The standard training loss for language models. For a model $q$ predicting tokens from a true distribution $p$ over vocabulary $V$:

$H_{\text{nats}}(p, q) = -\sum_{v \in V} p(v) \log q(v)$

where $\log$ is the natural logarithm (base $e$). This is what PyTorch's CrossEntropyLoss returns. The unit is nats (natural units of information).

A perfect model achieves $H_{\text{nats}} = H(p)$, the entropy of the true distribution. For natural language, this is typically 2 to 5 nats per token depending on the tokenizer and domain.

The same cross-entropy, but using $\log_2$ instead of $\ln$:

$H_{\text{bits}} = \frac{H_{\text{nats}}}{\ln 2} \approx \frac{H_{\text{nats}}}{0.6931}$

The unit is bits (binary digits of information). One nat $\approx$ 1.4427 bits. One bit $\approx$ 0.6931 nats. Information theory traditionally uses bits; machine learning traditionally uses nats.

The exponential of the cross-entropy:

$\text{PPL} = e^{H_{\text{nats}}} = 2^{H_{\text{bits}}}$

Perplexity has an intuitive interpretation: a perplexity of $k$ means the model is "as confused as if it were choosing uniformly among $k$ equally likely tokens at each step."

PPL = 1 means perfect prediction. PPL = $|V|$ means uniform random guessing over the vocabulary. For modern language models on standard benchmarks, PPL is typically 5 to 30.

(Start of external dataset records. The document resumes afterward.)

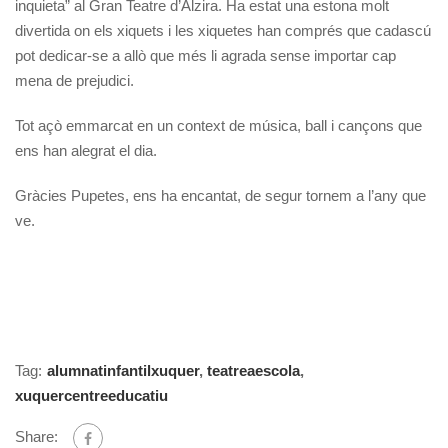
inquieta” al Gran Teatre d’Alzira. Ha estat una estona molt
divertida on els xiquets i les xiquetes han comprés que cadascú
pot dedicar-se a allò que més li agrada sense importar cap
mena de prejudici.
Tot açò emmarcat en un context de música, ball i cançons que
ens han alegrat el dia.
Gràcies Pupetes, ens ha encantat, de segur tornem a l’any que
ve.
Tag:
alumnatinfantilxuquer
,
teatreaescola
,
xuquercentreeducatiu
Share:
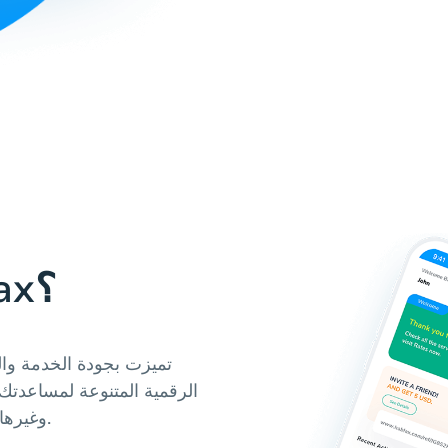
لماذا تستخدم Hablax؟
الرقمية المتنوعة لمساعدتك 
بطاقات Joyalukkas Gift Card وغيرها ببضع نقرات.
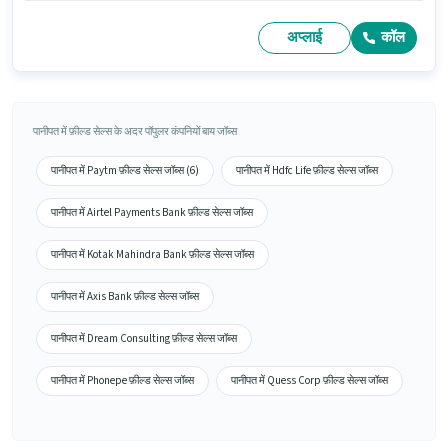
अप्लाई
कॉल
पानीपत में फ़ील्ड सेल्स के अदर पॉपुलर कंपनियों बाय जॉब्स
पानीपत में Paytm फ़ील्ड सेल्स जॉब्स (6)
पानीपत में Hdfc Life फ़ील्ड सेल्स जॉब्स
पानीपत में Airtel Payments Bank फ़ील्ड सेल्स जॉब्स
पानीपत में Kotak Mahindra Bank फ़ील्ड सेल्स जॉब्स
पानीपत में Axis Bank फ़ील्ड सेल्स जॉब्स
पानीपत में Dream Consulting फ़ील्ड सेल्स जॉब्स
पानीपत में Phonepe फ़ील्ड सेल्स जॉब्स
पानीपत में Quess Corp फ़ील्ड सेल्स जॉब्स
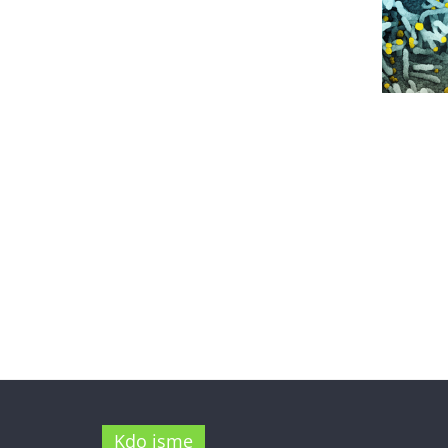
Kdo jsme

Cross-entropy in bits, normalized by the number of UTF-8 bytes rather than the number of tokens:

$\text{BPB} = \frac{H_{\text{bits}} \times (\text{number of tokens})}{(\text{number of bytes in text})}$

BPB is tokenizer-independent: two models with different tokenizers can be compared directly because the normalization is by bytes, not tokens.

Typical values: 0.5 to 1.0 BPB for strong language models on English text. Shannon's estimate of English entropy is roughly 0.8 to 1.3 bits per character.